Quelles sont les propositions européennes sur l'eau ?

  • L'Union européenne a reçu très peu de demandes dans ce domaine. Elle n'a donc pas proposé de prendre d'engagement sur les services de collecte, de traitement et de distribution de l'eau.

  • L'Union européenne a fait des demandes à certains de ses partenaires. Ces demandes excluent explicitement le transport de l'eau d'un Etat à un autre par quelque moyen que ce soit. Elle contient en revanche des engagements à soutenir les efforts de ces pays à travers une assistance technique.

  • L'Union européenne a pris en compte le niveau de développement de ses partenaires commerciaux dans ses demandes. Les pays en voie de développement et les pays les moins avancés sont protégés par la possibilité de ne pas ouvrir leurs marchés au même rythme et au même degré que les pays développés.

Le mouvement temporaire de personnes

Il y a quatre façons de fournir un service. L'une d'elle est le « Mode 4 » qui concerne le cas où des personnes voyagent à l'étranger pour fournir un service pour une durée limitée.

C'est un important moyen de fourniture de service, quand le contact avec le client ou le déplacement sur le site constitue un facteur essentiel du service lui-même.

Les pays en développement insistent particulièrement sur le Mode 4 dans leurs requêtes, qui est le principal domaine dans lequel ils estiment bénéficier de la négociation services. C'est même, dans plus de la moitié des demandes adressées à l'UE par les PVD, le seul domaine véritablement abordé. Parmi les 26 demandes adressées à l'UE sur le mode 4, 24 viennent des pays en voie de développement.

Mais l'UE a aussi des intérêts offensifs importants à défendre dans ce domaine car elle a une main-d'oeuvre très bien formée et compétitive.

1. Ce qu'est le mode 4 :

L'accord s'applique aux mesures concernant les mouvements temporaires

  • des personnes qui sont fournisseurs directs de services

  • et des personnes employées par un fournisseur de services

2. Ce que n'est pas le mode 4 :

  • Le mode 4 n'a rien à voir avec les questions relatives à l'immigration, la citoyenneté et à la résidence.

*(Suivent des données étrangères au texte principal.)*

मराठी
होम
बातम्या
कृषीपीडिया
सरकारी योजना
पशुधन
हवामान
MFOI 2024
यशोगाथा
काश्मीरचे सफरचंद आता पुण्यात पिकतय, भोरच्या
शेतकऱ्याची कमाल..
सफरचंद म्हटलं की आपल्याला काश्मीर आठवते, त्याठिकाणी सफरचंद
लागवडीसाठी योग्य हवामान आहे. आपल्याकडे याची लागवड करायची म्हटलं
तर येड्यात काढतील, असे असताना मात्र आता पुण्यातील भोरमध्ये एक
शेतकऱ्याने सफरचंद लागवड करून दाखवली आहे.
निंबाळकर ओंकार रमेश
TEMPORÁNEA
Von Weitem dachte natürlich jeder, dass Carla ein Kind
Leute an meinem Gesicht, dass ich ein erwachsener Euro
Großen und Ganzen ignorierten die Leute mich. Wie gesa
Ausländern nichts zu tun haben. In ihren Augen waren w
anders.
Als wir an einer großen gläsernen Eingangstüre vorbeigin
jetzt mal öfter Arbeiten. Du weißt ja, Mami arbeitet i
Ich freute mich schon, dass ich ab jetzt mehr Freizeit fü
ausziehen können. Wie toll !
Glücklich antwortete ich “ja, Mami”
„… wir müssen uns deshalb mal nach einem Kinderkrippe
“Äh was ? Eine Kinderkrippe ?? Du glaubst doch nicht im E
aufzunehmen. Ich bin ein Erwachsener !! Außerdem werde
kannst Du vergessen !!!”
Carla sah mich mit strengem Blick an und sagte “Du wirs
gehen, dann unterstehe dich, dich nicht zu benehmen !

  • Il ne concerne pas les ressortissants des pays tiers en recherche d'emploi ni ceux qui viennent occuper un emploi à durée indéterminée.

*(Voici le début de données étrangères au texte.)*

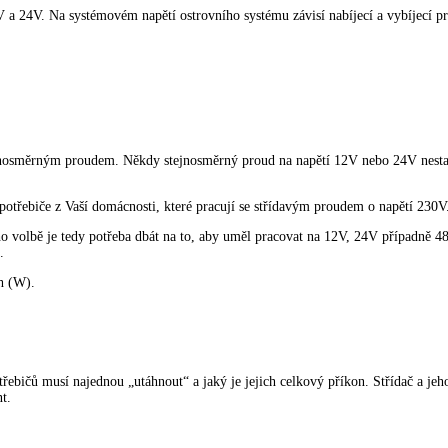
 a 24V. Na systémovém napětí ostrovního systému závisí nabíjecí a vybíjecí pr
stejnosměrným proudem. Někdy stejnosměrný proud na napětí 12V nebo 24V nesta
potřebiče z Vaší domácnosti, které pracují se střídavým proudem o napětí 230V
 volbě je tedy potřeba dbát na to, aby uměl pracovat na 12V, 24V případně 48V
.
h (W).
třebičů musí najednou „utáhnout“ a jaký je jejich celkový příkon. Střídač a je
t.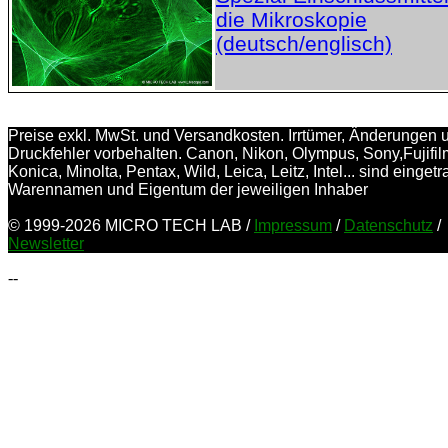
die Mikroskopie
(deutsch/englisch)
Preise exkl. MwSt. und Versandkosten. Irrtümer, Änderungen 
Druckfehler vorbehalten. Canon, Nikon, Olympus, Sony,Fujifil
Konica, Minolta, Pentax, Wild, Leica, Leitz, Intel... sind einget
Warennamen und Eigentum der jeweiligen Inhaber
© 1999-2026 MICRO TECH LAB /
Impressum
/
Datenschutz
/
Newsletter
--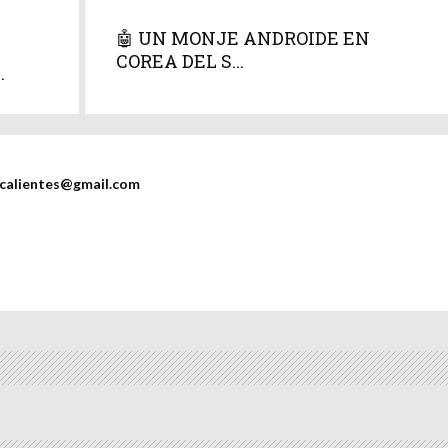
🤖 UN MONJE ANDROIDE EN
COREA DEL S...
.
scalientes@gmail.com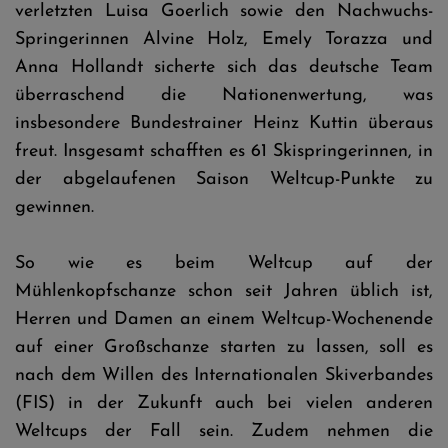
verletzten Luisa Goerlich sowie den Nachwuchs-
Springerinnen Alvine Holz, Emely Torazza und
Anna Hollandt sicherte sich das deutsche Team
überraschend die Nationenwertung, was
insbesondere Bundestrainer Heinz Kuttin überaus
freut. Insgesamt schafften es 61 Skispringerinnen, in
der abgelaufenen Saison Weltcup-Punkte zu
gewinnen.
So wie es beim Weltcup auf der
Mühlenkopfschanze schon seit Jahren üblich ist,
Herren und Damen an einem Weltcup-Wochenende
auf einer Großschanze starten zu lassen, soll es
nach dem Willen des Internationalen Skiverbandes
(FIS) in der Zukunft auch bei vielen anderen
Weltcups der Fall sein. Zudem nehmen die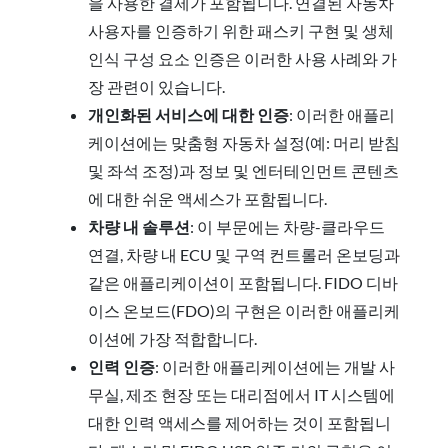
을 사용한 결제가 포함됩니다. 연결된 자동차
사용자를 인증하기 위한 패스키 구현 및 생체
인식 구성 요소 인증은 이러한 사용 사례와 가
장 관련이 있습니다.
개인화된 서비스에 대한 인증
: 이러한 애플리
케이션에는 맞춤형 자동차 설정(예: 머리 받침
및 좌석 조정)과 정보 및 엔터테인먼트 콘텐츠
에 대한 쉬운 액세스가 포함됩니다.
차량 내 솔루션
: 이 부문에는 차량-클라우드
연결, 차량 내 ECU 및 구역 컨트롤러 온보딩과
같은 애플리케이션이 포함됩니다. FIDO 디바
이스 온보드(FDO)의 구현은 이러한 애플리케
이션에 가장 적합합니다.
인력 인증
: 이러한 애플리케이션에는 개발 사
무실, 제조 현장 또는 대리점에서 IT 시스템에
대한 인력 액세스를 제어하는 것이 포함됩니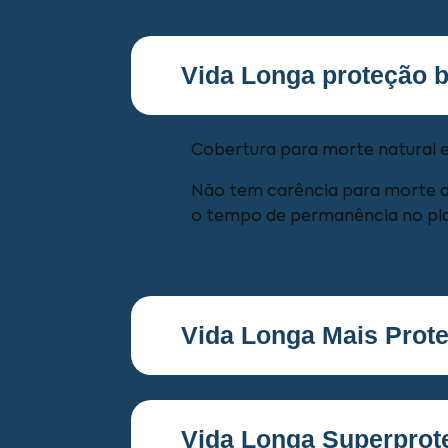
Vida Longa proteção b
Cobertura para morte natural e
Não tem carência para morte ac
o tempo de permanência no pl
Vida Longa Mais Prot
Vida Longa Superprot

  • L'offre de l'Union européenne est compatible avec l'application de toutes les lois et exigences des Etats membres relatives au séjour, au droit du travail, au droit social, aux conventions collectives, aux salaires minimaux.

3. Où en est-on ?

Lors du cycle de l'Uruguay, l'UE a pris des engagements autorisant l'admission temporaire de certains ressortissants étrangers sur le territoire de l'UE à des fins de prestation de service. Ces engagements se rapportent à trois catégories de fournisseurs de services internationaux qui peuvent être résumés ainsi :

  • Les personnes transférées temporairement par leur société vers une filiale ou un bureau de représentation établi dans un Etat membre : les transferts intra-entreprises des dirigeants et spécialistes (personnes essentielles au fonctionnement des établissements)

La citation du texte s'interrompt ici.